Quant aux notables de la ville, ils étaient eux aussi « hors réseau ». Selon des informations concordantes, les Intallah, -chefs traditionnels de l’Adrar- et les représentants politiques d’Ansardine et du Mnla se réunissaient, depuis mercredi 2 mai, à quelques kilomètres de Kidal pour régler définitivement, ce que notre source appelle « le problème Aqmi ». Un vrai problème, s’il en est.

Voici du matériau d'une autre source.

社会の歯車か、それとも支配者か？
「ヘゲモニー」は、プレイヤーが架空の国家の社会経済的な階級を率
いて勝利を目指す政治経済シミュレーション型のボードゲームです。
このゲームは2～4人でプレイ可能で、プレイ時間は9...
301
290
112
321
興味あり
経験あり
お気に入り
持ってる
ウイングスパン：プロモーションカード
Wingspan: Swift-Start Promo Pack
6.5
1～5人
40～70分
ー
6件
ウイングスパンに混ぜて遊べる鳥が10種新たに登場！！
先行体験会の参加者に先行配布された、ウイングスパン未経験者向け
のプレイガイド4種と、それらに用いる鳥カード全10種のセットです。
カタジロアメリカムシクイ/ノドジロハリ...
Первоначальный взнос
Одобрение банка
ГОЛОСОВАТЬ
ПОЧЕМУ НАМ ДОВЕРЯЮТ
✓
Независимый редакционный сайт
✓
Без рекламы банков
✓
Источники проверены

Car vendredi, la présence à Kidal de chefs salafistes algériens était confirmée. «Ils étaient en ville encore dimanche, l’air préoccupé et faisant des mouvements en ville » jure le futur exilé. Quels chefs ? Moktar Belmoktar est cité lui qui ne vient pas souvent dans l’Adrar, car la khatibat qu’il dirige s’occupe de l’Ouest s’étendant de la Région de Tombouctou à la Mauritanie. Autre présent : Abuzeid, le chef de Khatibat Est qui va de l’Adrar au Niger. Lui est un familier de la zone qui avait, dit-on, établi sa base des imprenables contreforts montagneux de Tegargar. C’était aux temps incertains de la clandestinité. Une période apparemment révolue puisque la grande nouvelle c’est Abou Alghama connu également sous le nom de Makhlouvi Nabil, n’a pas hésité lui-même à quitter les montagnes kabyles pour venir à Kidal où il apprécie, semble t-il, le lait de chamelle. Nabil est depuis novembre 2011 le chef de l’Emirat du Sahara qui remplace l’ancienne appellation de zone 9. On lui prête le rapt des cinq occidentaux enlevés en novembre à Hombori et Tombouctou.

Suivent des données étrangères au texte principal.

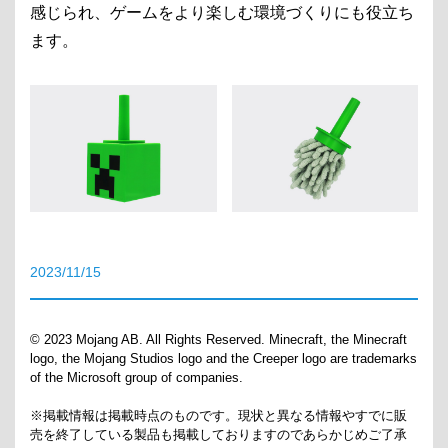
感じられ、ゲームをより楽しむ環境づくりにも役立ち
ます。
2023/11/15
© 2023 Mojang AB. All Rights Reserved. Minecraft, the Minecraft
logo, the Mojang Studios logo and the Creeper logo are trademarks
of the Microsoft group of companies.
※掲載情報は掲載時点のものです。現状と異なる情報やすでに販
売を終了している製品も掲載しておりますのであらかじめご了承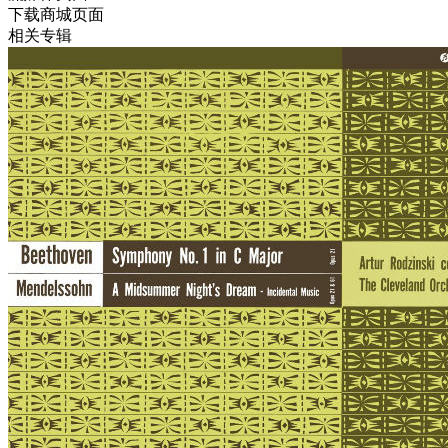
下载商城页面
相关专辑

Le patron Nabil dans l’Adrar
L’attaque de Bassiknou en juillet 2011 c’était aussi lui. Homme de confiance du grand patron de la nébuleuse jihadiste, -Droudkel-, le chef de l’Emirat du Sahara, élit-il domicile à Kidal ou s-y trouve t-il en simple revue des troupes ? Les Kidalois ne savent pas. Ils savent seulement que leur ville n’est plus la même et que l’islam rigoriste prôné par les salafistes n’est pas le bienvenu. C’est contre cela que « des autochtones qui n’ont jamais quitté la ville prennent le chemin de l’exil » s’indigne notre informateur. C’est aussi contre cela que se battent deux femmes admirées pour leur courage -Aminétou et Assi, prisonnières Mnla récemment libérées par Bamako- Elles n’ont de cesse de transgresser les consignes austères des islamistes. « Pas de tam-tam -le fameux tendé touareg- », avait décrété la police d’Aqmi. « Le tendé ne se taira pas » avaient bravé ces passionarias nomades qui viennent de s’illustrer par un autre haut fait.

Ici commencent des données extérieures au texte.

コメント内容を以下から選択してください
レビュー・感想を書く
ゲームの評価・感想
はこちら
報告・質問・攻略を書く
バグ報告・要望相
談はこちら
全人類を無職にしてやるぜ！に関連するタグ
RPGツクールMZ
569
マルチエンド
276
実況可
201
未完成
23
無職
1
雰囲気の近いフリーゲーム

Elles viennent de mettre la main à Inkalil et renvoyé à Gao le camion-incendie de l’aéroport local subtilisé lors de la chute de la cité des Askia. Les jeunes de Kidal ne veulent pas non plus baisser les bras, comme le prouve cette anecdote : en avril, les jihadistes arraisonnent un groupe d’ados qui portaient des pantalons arrivant au niveau de la cheville. « La longueur règlementaire du pantalon c’est au niveau du mollet ». Exaspérés, les jeunes enlèvent leurs pantalons et les tendent aux brigadiers de Dieu, avec ces mots désabusés. « gardez-les, mais si nous devons continuer à porter les pantalons, c’est à nous de décider de la longueur ». Visiblement coincés, les jihadistes rendirent les habits. Un signe de défaite ? Non, car à Tombouctou, plus au Sud, la police religieuse édicte de nouvelles règles qui ont créé l’émoi et l’indignation avant peut-être la révolte. Pas de recueillement sur les tombes, pas de statues ou de monuments, pas d’invocations de noms de saints. En somme, la guerre ouverte contre l’Islam soufi dans une ville qui est la Mecque du soufisme. Face au Mnla désapprobateur mais impuissant pour l’instant. Et au grand dam d’Ansardine obligé d’admettre en privé qu’il est bien aujourd’hui l’arroseur arrosé.